While Labradors and French Bulldogs dominate the dog park, there are a few breeds that stand out from the crowd. From the hairless Chinese Crested to the spotted Boykin Spaniel, these unique canines have fascinating backstories.
Some are hard to find outside their native homelands while others have spent decades making comebacks from population decline. Read on to meet the modern dog breeds you haven’t heard of yet.
1. Black Russian Terrier
Black Russian Terriers are majestic dogs that exude power and presence. They are calm and confident and love to play with their family. However, they can be suspicious of strangers and are protective of their family members.
They require early training and socialization to ensure their protective tendencies don’t get out of hand. They need plenty of exercise to burn off energy and do best with a fenced-in backyard.
2. Caucasian Shepherd
Known as the Ovcharka, this ancient breed has long been used to protect property from trespassers and livestock, as well as hunt big game like bear and wolf.
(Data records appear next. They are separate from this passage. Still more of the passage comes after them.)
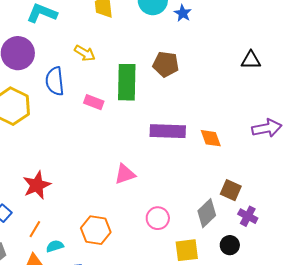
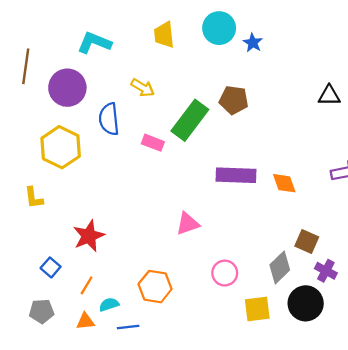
green rectangle: (127, 82) -> (190, 120), turned 36
black circle: (230, 245) -> (306, 303), size x1.6

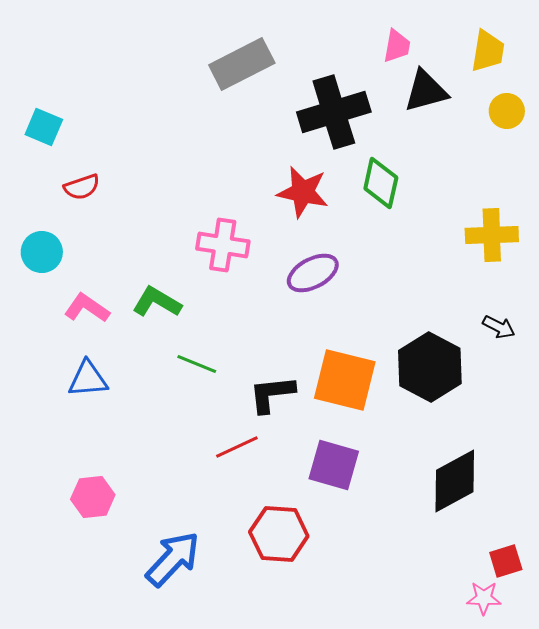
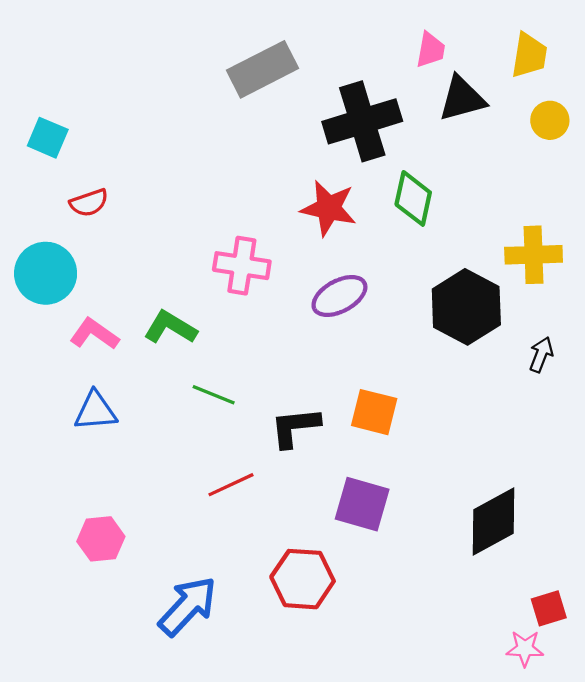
cyan circle: (42, 252) -> (46, 273), size x1.4
black arrow: (499, 327) -> (541, 355), turned -96
black hexagon: (430, 367) -> (466, 307), moved
orange square: (345, 380) -> (374, 412), size x0.7
red line: (237, 447) -> (231, 485), moved

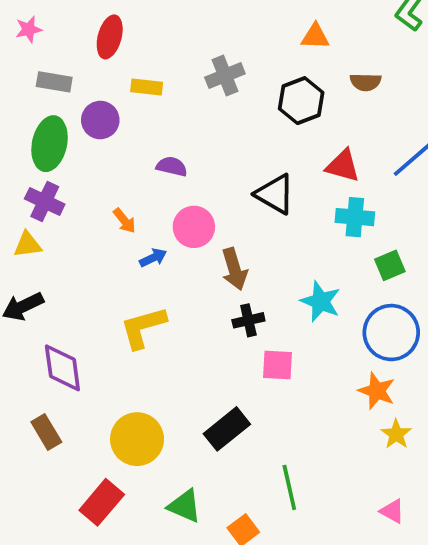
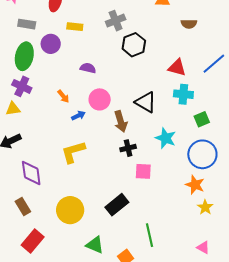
black hexagon: (301, 101) -> (134, 45), moved
black triangle: (275, 194) -> (146, 102), moved
red rectangle: (102, 502) -> (33, 241), moved

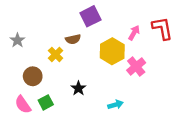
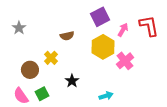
purple square: (90, 16) -> (100, 17), moved
gray star: (17, 40) -> (19, 28), moved
yellow cross: (56, 54) -> (51, 58), moved

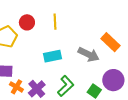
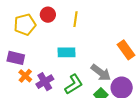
gray arrow: (89, 54) -> (101, 73), moved

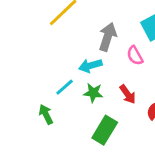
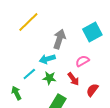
pink semicircle: (135, 56) -> (82, 61), moved, turned 88

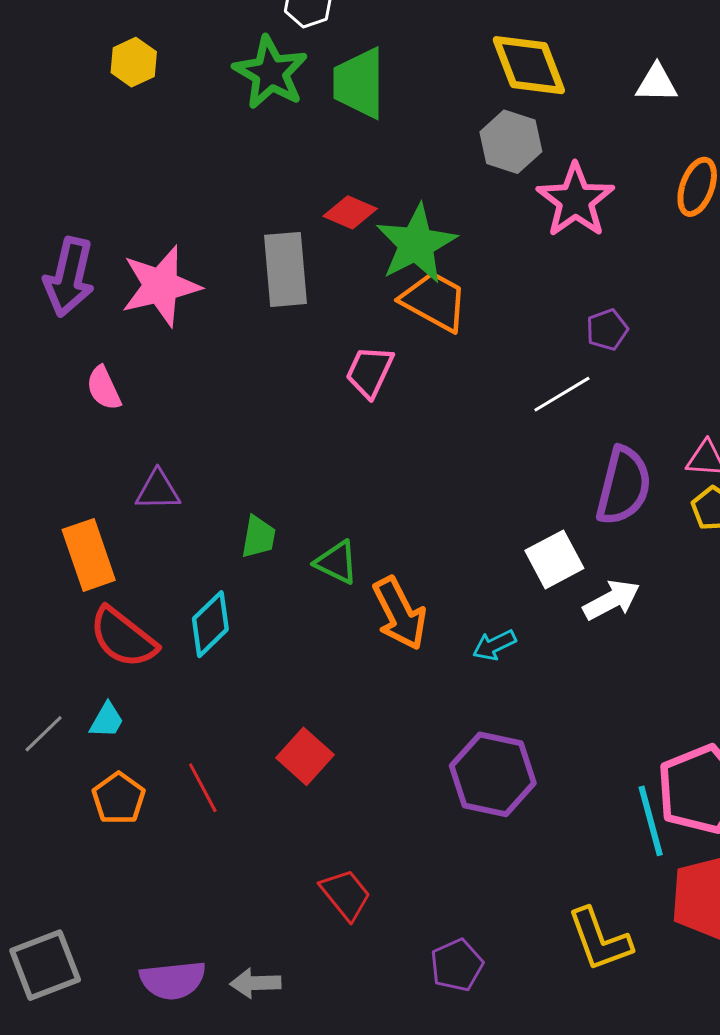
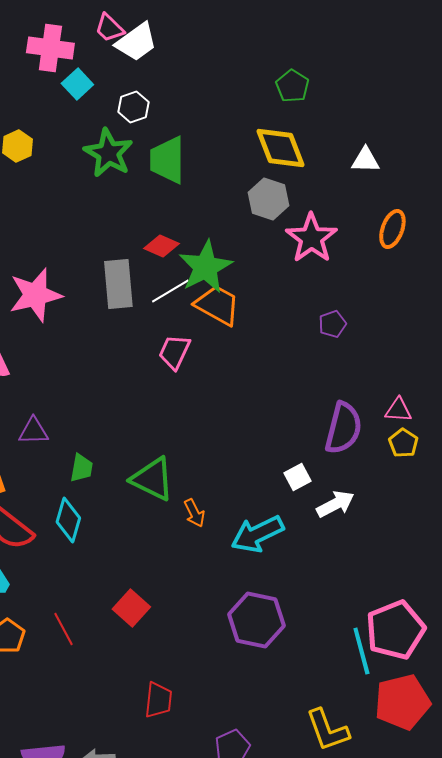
white line: (562, 394) -> (170, 291), moved
green trapezoid: (258, 537) -> (81, 468), moved
white square: (554, 559) -> (297, 477), size x0.7
green triangle: (337, 562) -> (152, 479), size x1.5
orange arrow: (400, 614) -> (194, 513), size x0.6
cyan diamond: (210, 624) -> (68, 520), turned -30
cyan arrow: (494, 645) -> (257, 534), size x1.8
red trapezoid: (346, 894) -> (158, 700), turned 45

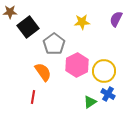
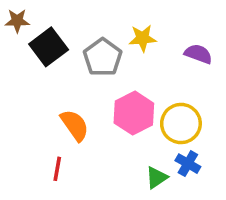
purple semicircle: (116, 19) -> (198, 54), moved, turned 84
gray pentagon: (54, 44) -> (103, 57), moved

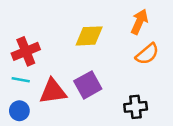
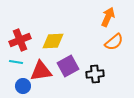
yellow diamond: (89, 36) -> (53, 41), moved
black cross: (136, 107) -> (95, 74), moved
blue circle: (19, 111) -> (23, 86), moved

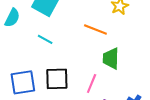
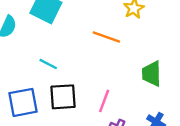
cyan line: (45, 39) -> (48, 64), moved
green trapezoid: (111, 58) -> (152, 74), moved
With extensive training and early socialization, they make devoted family companions and powerful watchdogs.
They’re not for novice dog owners and must be kept leashed or in a fenced-in area due to their territorial instincts. They need daily exercise via walks, romping around the yard or a field, hikes and playing with puzzle toys to burn off their physical energy.
3. Coton de Tulear
Cotons are happy, affectionate dogs that get along well with children, other pets and adults. They do best in homes without lots of noise or chaos.
They have a 4-inch profuse, cotton-like white coat that can be snow white or shaded with light grays or red roan, mostly around the ears and head. They also may have rust-colored or black spots on their head, body and ears that fade as they age.
4. English Foxhound
English Foxhounds are scent hounds that are cousins to the sleek American foxhound. They’re active dogs that need a large fenced-in backyard to run and play in and can “speak up” with their loud barks. Apartment dwellers may find this breed hard to live with.
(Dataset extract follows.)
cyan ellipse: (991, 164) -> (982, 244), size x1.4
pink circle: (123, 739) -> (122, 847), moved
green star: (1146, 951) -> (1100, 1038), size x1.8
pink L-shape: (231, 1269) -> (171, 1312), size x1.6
This smart, proud breed earned its name after a character in the novel Guy Mannering by Sir Walter Scott. It’s a pack dog and enjoys playing with other dogs but has strong prey drive and can chase smaller pets, so supervise children’s interactions.
5. St. John’s Water Dog
St. John’s Water Dogs were developed in Newfoundland and Canada to help with the fishing industry. They were used to retrieve nets thrown into the water and also helped fisherman pull in their catch.
They were large, stocky dogs that resembled English Labradors (rather than American ones) with white patches on their chest, chin, feet and muzzle, giving them the appearance of wearing a tuxedo.
Sadly, they went extinct in the 1980s. But some of their traits live on in modern dogs like Labrador Retrievers and Golden Retrievers.
These cute little dogs pack big personalities into their pint-sized frames. Pomeranians descend from Spitz-type sled dogs from Iceland and Lapland. Breeders miniaturized these dogs to create today’s Poms, which take their name from the province of Pomerania in modern Poland and Germany.
Queen Victoria’s Pomeranians helped this breed become popular in the 18th century, and responsible breeders screen for luxating patellas, collapsing tracheas, congestive heart failure, and Alopecia X (black skin disease). This is a sturdy, healthy breed with an alert, confident personality.
7. Swedish Vallhund
Like the Cardigan and Pembroke Welsh Corgis, the Swedish Vallhund is a herding dog that can also serve as a watchdog or ratter. This breed is calm and adaptable, so it will fit into many different home environments as long as it gets daily exercise.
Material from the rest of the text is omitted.